Sur ce, la juridiction retient qu’il ne résulte pas des conditions générales et conditions particulières que la garantie décennale du sous-traitant ne couvre pas les dommages immatériels. Ensuite, la société AXA ne vient pas démontrer qu’elle n’était pas le dernier assureur connu. En revanche, la non-garantie qu’elle oppose, fondée sur la définition contractuelle du préjudice de jouissance, est fondée, le préjudice retenu ne constituant pas un préjudice pécuniaire résultant des causes prévues par les conditions générales mais d’un préjudice de type personnel.
En conséquence, la garantie de AXA n’est pas due au titre du préjudice de jouissance ».
Il résulte de ces éléments que la garantie mobilisée de la société AXA France IARD était relative à une police d’assurance garantissant notamment sa responsabilité de sous-traitant en cas de responsabilité civile décennale et les dommages immatériels consécutifs. Une telle garantie étant facultative, la société AXA France IARD était bien fondée à demander de pouvoir opposer sa franchise contractuelle à hauteur de 1.589 euros sur les dommages matériels, la garantie du sous-traitant étant une garantie facultative.
Dès lors, il est fait droit la requête en omission de statuer.

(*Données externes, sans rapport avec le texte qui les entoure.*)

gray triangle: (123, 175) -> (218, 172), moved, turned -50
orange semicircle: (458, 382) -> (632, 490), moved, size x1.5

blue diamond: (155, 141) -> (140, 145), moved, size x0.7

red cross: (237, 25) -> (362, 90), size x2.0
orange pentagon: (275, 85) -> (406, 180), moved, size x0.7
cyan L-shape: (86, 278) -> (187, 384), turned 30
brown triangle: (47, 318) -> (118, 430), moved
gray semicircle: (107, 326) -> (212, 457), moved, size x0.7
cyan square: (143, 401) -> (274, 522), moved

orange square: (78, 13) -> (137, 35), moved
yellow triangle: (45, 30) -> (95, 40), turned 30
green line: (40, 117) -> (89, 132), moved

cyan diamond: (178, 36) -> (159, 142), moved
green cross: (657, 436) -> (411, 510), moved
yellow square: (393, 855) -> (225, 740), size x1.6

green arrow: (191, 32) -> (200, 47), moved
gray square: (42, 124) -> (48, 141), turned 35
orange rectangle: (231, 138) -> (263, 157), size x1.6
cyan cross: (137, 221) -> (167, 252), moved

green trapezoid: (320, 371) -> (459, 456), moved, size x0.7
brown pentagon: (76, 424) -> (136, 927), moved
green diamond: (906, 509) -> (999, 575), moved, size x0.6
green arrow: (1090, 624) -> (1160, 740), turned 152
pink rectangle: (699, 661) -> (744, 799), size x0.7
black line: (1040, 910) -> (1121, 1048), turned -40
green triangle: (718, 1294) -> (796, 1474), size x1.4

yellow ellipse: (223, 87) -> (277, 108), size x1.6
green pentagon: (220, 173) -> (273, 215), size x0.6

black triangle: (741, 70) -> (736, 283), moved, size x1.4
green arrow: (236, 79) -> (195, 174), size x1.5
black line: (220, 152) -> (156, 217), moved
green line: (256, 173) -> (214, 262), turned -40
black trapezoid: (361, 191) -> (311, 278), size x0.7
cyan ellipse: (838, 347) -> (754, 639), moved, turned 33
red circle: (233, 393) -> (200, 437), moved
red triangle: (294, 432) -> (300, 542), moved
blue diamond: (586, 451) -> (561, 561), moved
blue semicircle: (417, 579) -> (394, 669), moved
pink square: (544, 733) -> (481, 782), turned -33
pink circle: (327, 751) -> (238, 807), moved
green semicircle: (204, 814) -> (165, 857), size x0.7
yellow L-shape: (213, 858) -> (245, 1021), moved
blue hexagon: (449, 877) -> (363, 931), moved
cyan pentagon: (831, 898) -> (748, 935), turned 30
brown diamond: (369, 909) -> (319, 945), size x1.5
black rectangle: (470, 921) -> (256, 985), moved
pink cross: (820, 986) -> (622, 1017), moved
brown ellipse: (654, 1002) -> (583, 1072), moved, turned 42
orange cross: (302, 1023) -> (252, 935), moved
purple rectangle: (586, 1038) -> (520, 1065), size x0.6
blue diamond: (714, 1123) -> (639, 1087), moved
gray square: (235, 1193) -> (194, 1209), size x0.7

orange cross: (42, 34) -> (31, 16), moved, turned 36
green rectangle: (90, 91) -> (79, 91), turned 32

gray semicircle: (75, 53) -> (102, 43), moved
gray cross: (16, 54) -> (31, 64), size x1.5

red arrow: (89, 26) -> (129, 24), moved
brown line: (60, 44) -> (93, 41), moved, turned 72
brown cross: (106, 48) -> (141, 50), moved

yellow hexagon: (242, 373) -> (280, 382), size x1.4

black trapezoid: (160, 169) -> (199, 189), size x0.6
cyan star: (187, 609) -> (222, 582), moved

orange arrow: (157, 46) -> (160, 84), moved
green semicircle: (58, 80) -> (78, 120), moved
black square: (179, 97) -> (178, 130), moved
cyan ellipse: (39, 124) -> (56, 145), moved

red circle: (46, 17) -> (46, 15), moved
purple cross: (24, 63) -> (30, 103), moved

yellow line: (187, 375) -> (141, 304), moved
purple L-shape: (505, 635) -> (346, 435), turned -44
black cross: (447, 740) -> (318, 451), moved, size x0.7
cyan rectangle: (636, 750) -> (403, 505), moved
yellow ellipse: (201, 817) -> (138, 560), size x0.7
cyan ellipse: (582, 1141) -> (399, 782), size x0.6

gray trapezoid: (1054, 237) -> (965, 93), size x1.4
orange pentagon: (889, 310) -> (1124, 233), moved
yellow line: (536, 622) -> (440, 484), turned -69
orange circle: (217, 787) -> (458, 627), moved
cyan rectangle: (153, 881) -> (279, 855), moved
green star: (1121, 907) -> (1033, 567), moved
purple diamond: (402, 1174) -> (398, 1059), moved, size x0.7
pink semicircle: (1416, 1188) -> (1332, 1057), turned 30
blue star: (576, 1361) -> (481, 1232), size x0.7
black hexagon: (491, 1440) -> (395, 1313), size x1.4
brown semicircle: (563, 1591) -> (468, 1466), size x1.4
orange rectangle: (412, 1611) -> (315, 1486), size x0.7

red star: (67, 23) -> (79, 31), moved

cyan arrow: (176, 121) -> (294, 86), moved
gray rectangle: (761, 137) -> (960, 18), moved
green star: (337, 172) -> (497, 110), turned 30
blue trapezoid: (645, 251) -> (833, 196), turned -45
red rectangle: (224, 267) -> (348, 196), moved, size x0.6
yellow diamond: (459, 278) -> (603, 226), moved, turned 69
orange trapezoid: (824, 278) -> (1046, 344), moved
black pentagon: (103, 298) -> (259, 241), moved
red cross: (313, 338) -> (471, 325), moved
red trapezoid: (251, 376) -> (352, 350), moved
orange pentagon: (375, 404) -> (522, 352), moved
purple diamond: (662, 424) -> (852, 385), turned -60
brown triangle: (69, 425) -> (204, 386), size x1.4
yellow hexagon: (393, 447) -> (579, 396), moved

En conséquence, il y a lieu de modifier le jugement du 16 avril 2024 par l’ajout de la mention suivante:
« Autorise la société AXA France IARD à faire application de la franchise contractuelle à hauteur de 1.589 euros sur les dommages matériels et à la dire opposable au bénéficiaire de l’indemnité ».
Il convient de dire que les dépens de la présente instance seront à la charge du Trésor Public.
PAR CES MOTIFS
Le tribunal statuant publiquement par jugement mis à disposition au greffe, contradictoire et en premier ressort, après application des dispositions de l’article 463 du Code de Procédure Civile:
FAIT DROIT à la requête en omission de statuer présentée par la société AXA FRANCE IARD,
AJOUTE au dispositif du jugement du 16 avril 2024 la mention suivante :
« Autorise la société AXA France IARD à faire application de la franchise contractuelle à hauteur de 1.589 euros sur les dommages matériels et à la dire opposable au bénéficiaire de l’indemnité » ;
DIT que la présente décision sera mentionnée sur la minute et les expéditions du jugement du 16 avril 2024,
LAISSE les dépens à la charge du Trésor Public.
Ainsi jugé et prononcé par mise à disposition au greffe, par la chambre de la construction et de la copropriété du tribunal judiciaire d’Aix en Provence, la minute étant signée par Mme ACQUAVIVA, vice-présidente, et Mme CHANTEDUC, greffier.